Cassio Dione brings back to a song of the "Roman history": "After Adriano's death, he was erected a huge equestrian monument that represented him on a quadriga. It was so great that a high stature man could have walking in an eye of the horses, but, due to the exaggerated height of the base, passers -by had the impression that the horses and Adriano were very small. »
In reality it is not certain that the funeral monument was started after the death of the emperor and most likely it was started by Adriano in 135 and, after his death, completed by the successor officially adopted before dying, Antonino Pio. The structure was, over the centuries, repeatedly transformed and today it is one of the most famous monuments of the capital: Castel Sant'Angelo, who is in fact also called Mole Adriana.
The fact is that the death of the beautiful lover of the emperor remains one of the most impenetrable mysteries in human history. As I said, dozens of hypotheses were made on this death and I reported higher those "official" narrated in the chronicles and in the writings that have come to our day.
I remain somewhat skeptical about the actual evaluation of our ancient reporters. The fact is that the very strong link that united the two characters, was certainly not well seen by the court and the politicians of the time. First of all, a very important fact must also be remembered: Adriano was regularly married even if with a facade wedding.

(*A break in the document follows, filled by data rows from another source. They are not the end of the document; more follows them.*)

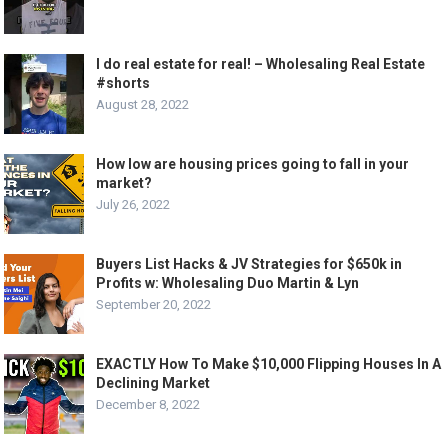
I do real estate for real! – Wholesaling Real Estate
#shorts
August 28, 2022
How low are housing prices going to fall in your
market?
July 26, 2022
Buyers List Hacks & JV Strategies for $650k in
Profits w: Wholesaling Duo Martin & Lyn
September 20, 2022
EXACTLY How To Make $10,000 Flipping Houses In A
Declining Market
December 8, 2022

Vibia Sabina was just twelve when she married the emperor. He was the daughter of Lucio Vibio Sabino and Matidia and therefore grandson of the emperor Trajan who had adopted his husband, making him become legitimate heir of the empire. Their union did not bear fruit and was "overshadowed" by the figure of Antinoo. During the nefarious journey in which Antinoo lost his life, the legitimate consort was following the imperial caravan, and therefore present on the crime scene.
It was hardly she was the executor of the murder, an empress would not have dirty her hands with such a terrible crime. But it may have been the principal of the assassin hand. But in an imperial court the jealousies and grudges multiply dismissed.
There may have been someone who feared that Adriano would recognize his lover as his successor to the throne and thought it well to take reparative measures before this happened. In short, the hypotheses are many and all plausible. Here you can find an interesting investigation.
The fact is that this murderer obtained the glorification of the young lover of the emperor, who went down to the history and the pomp of the greatest museums in the world, so much so that he was one of the most depicted characters of humanity.
In the splendid imperial villa at the gates of Tivoli, Villa Adriana precisely, we can visit the temple dedicated to him after death. The building, one of the most recent to be discovered, was intended for the perpetual memory of the Greek young man. The grandeur of the construction, according to the reconstructions of scholars, show us the excellent taste of Adriano for art and architecture, and eternally remember his great love for this lover lost at a very young age.